As shown in FIG. 3, a dust filtration system of gas mixture of high temperature oil gas, water vapor and precipitation-prone carbides, comprising a closed separation chamber 3 connecting intake duct 2 and exhaust duct 1, the said closed separation chamber 3 comprises a filter mechanism 4 inside, the outer surface of the said filter mechanism 4 connects to the intake duct 2 and the inner surface connects to the exhaust duct 1, and the said closed filter chamber 3 comprises a filter regeneration mechanism 5. The said filter regeneration mechanism is a physical contact cleaning and brushing component, such as the automatic dedusting brush made of heat-resisting bristles.

Embodiment 6

As shown in FIG. 3, a dust filtration system of gas mixture of high temperature oil gas, water vapor and precipitation-prone carbides, comprising a closed separation chamber 3 connecting intake duct 2 and exhaust duct 1, the said closed separation chamber 3 comprises a filter mechanism 4 inside, the outer surface of the said filter mechanism 4 connects to the intake duct 2 and the inner surface connects to the exhaust duct 1, and the said closed filter chamber 3 comprises a filter regeneration mechanism 5. The said filter regeneration mechanism is a physical contact cleaning and brushing component, such as the combination of the automatic dedusting brush made of heat-resisting bristles with the regenerated gas intake and exhaust control component. After the dedusting lasts for a time and stops working, the generated gas intake and exhaust control component is started. For example, the control component for the intake and exhaust of oxygen-containing gas or mixed gas of carbon dioxide and water vapor can control 5-11% of effective gas. The chemical reaction can clean the filter surface and the joint action reduces the regeneration time but also greatly enhances their regeneration degree so that the cleaning of attachments to the filter surface and pores can be cleaned more thoroughly.

Claims

1. A dust filtration system of gas mixture of high temperature oil gas, water vapor and precipitation-prone carbides comprising: a closed separation chamber connecting intake duct and exhaust duct, wherein the closed separation chamber comprises a filter mechanism inside, the outer surface of the filter mechanism connects to the intake duct and the inner surface connects to the exhaust duct, and wherein the dust filtration system comprises a filter regeneration mechanism.

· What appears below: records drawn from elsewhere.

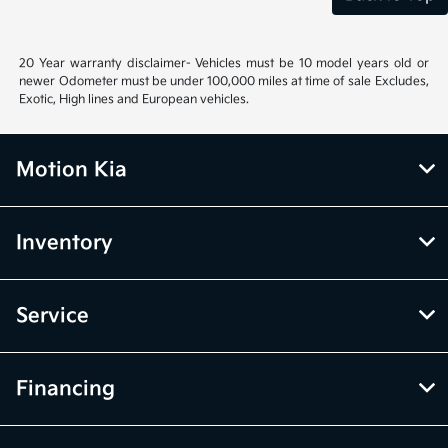
20 Year warranty disclaimer- Vehicles must be 10 model years old or
newer Odometer must be under 100,000 miles at time of sale Excludes,
Exotic, High lines and European vehicles.
Motion Kia
Inventory
Service
Financing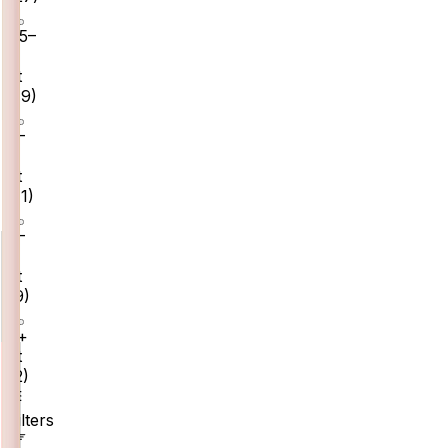
1.5–
2
ct
(
19
)
2–
3
ct
(
11
)
3–
5
ct
(
9
)
5+
ct
(
2
)
Filters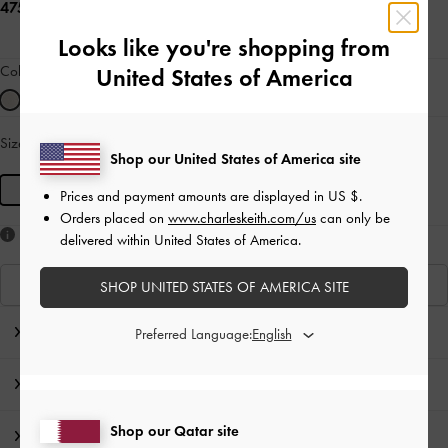
475.00 QAR
Looks like you're shopping from
Colour:
Cream
United States of America
Size:
S
- Unavailable
SOLD OUT
Shop our United States of America site
S
Prices and payment amounts are displayed in
US $
.
Orders placed on
www.charleskeith.com/us
can only be
Like what you saw?
delivered within United States of America.
View Similar Items
SHOP UNITED STATES OF AMERICA SITE
Editor's Note
Preferred Language:
Product Details & Care Instructions
Shop our Qatar site
Promotions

2. The dust filtration system according to claim 1, wherein the filter regeneration mechanism is a control component for the intake and exhaust of regenerated substances.

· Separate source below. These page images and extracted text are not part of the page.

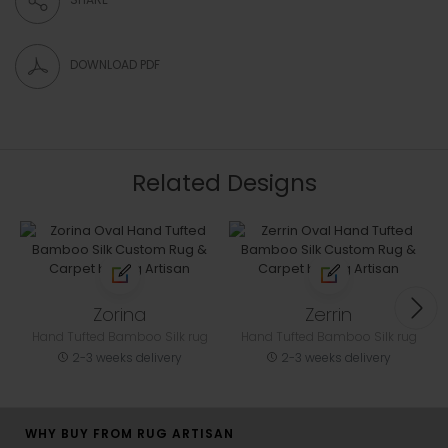
DOWNLOAD PDF
Related Designs
Zorina
Zerrin
Hand Tufted Bamboo Silk rug
Hand Tufted Bamboo Silk rug
2-3 weeks delivery
2-3 weeks delivery
WHY BUY FROM RUG ARTISAN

3. The dust filtration system according to claim 1, wherein between the intake duct and the exhaust duct there are multiple closed separation chambers, and the multiple separation chambers connect to the intake duct through the intake branch and connect to the exhaust duct through the exhaust branch.

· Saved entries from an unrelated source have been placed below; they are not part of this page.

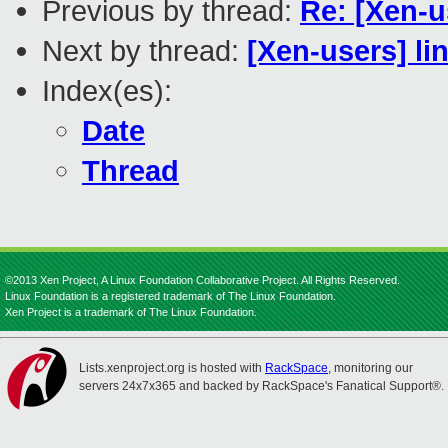
Previous by thread:
Re: [Xen-
Next by thread:
[Xen-users] li
Index(es):
Date
Thread
©2013 Xen Project, A Linux Foundation Collaborative Project. All Rights Reserved.
Linux Foundation is a registered trademark of The Linux Foundation.
Xen Project is a trademark of The Linux Foundation.
Lists.xenproject.org is hosted with
RackSpace
, monitoring our
servers 24x7x365 and backed by RackSpace's Fanatical Support®.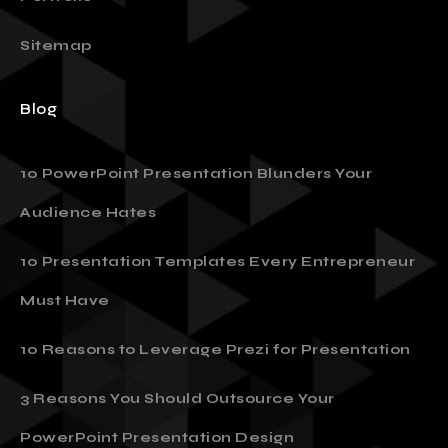
Sitemap
Blog
10 PowerPoint Presentation Blunders Your
Audience Hates
10 Presentation Templates Every Entrepreneur
Must Have
10 Reasons to Leverage Prezi for Presentation
3 Reasons You Should Outsource Your
PowerPoint Presentation Design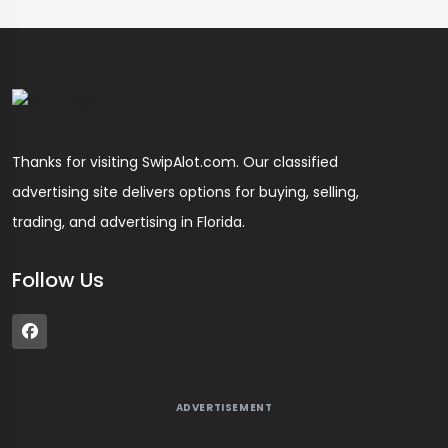
Thanks for visiting SwipAlot.com. Our classified
advertising site delivers options for buying, selling,
trading, and advertising in Florida.
Follow Us
ADVERTISEMENT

4. The dust filtration system according to claim 3, wherein the intake branch has a valve inside.

5. The dust filtration system according to claim 4, wherein the intake branch and exhaust duct have a temperature monitoring component inside.

6. The dust filtration system according to claim 5, wherein the filter regeneration mechanism is a physical contact cleaning and brushing component.

7. The dust filtration system according to claim 1, wherein the filter regeneration mechanism is a physical contact cleaning and brushing component.

8. The dust filtration system according to claim 1, wherein the filter regeneration mechanism comprised a physical contact cleaning and brushing component and a regenerated gas intake and exhaust control component.

9. The dust filtration system according to claim 2, wherein between the intake duct and the exhaust duct there are multiple closed separation chambers, and the multiple separation chambers connect to the intake duct through the intake branch and connect to the exhaust duct through the exhaust branch.

10. The dust filtration system according to claim 9, wherein the intake branch has a valve inside.

11. The dust filtration system according to claim 10, wherein the intake branch and exhaust duct have a temperature monitoring component inside.

12. The dust filtration system according to claim 11, wherein the filter regeneration mechanism is a physical contact cleaning and brushing component.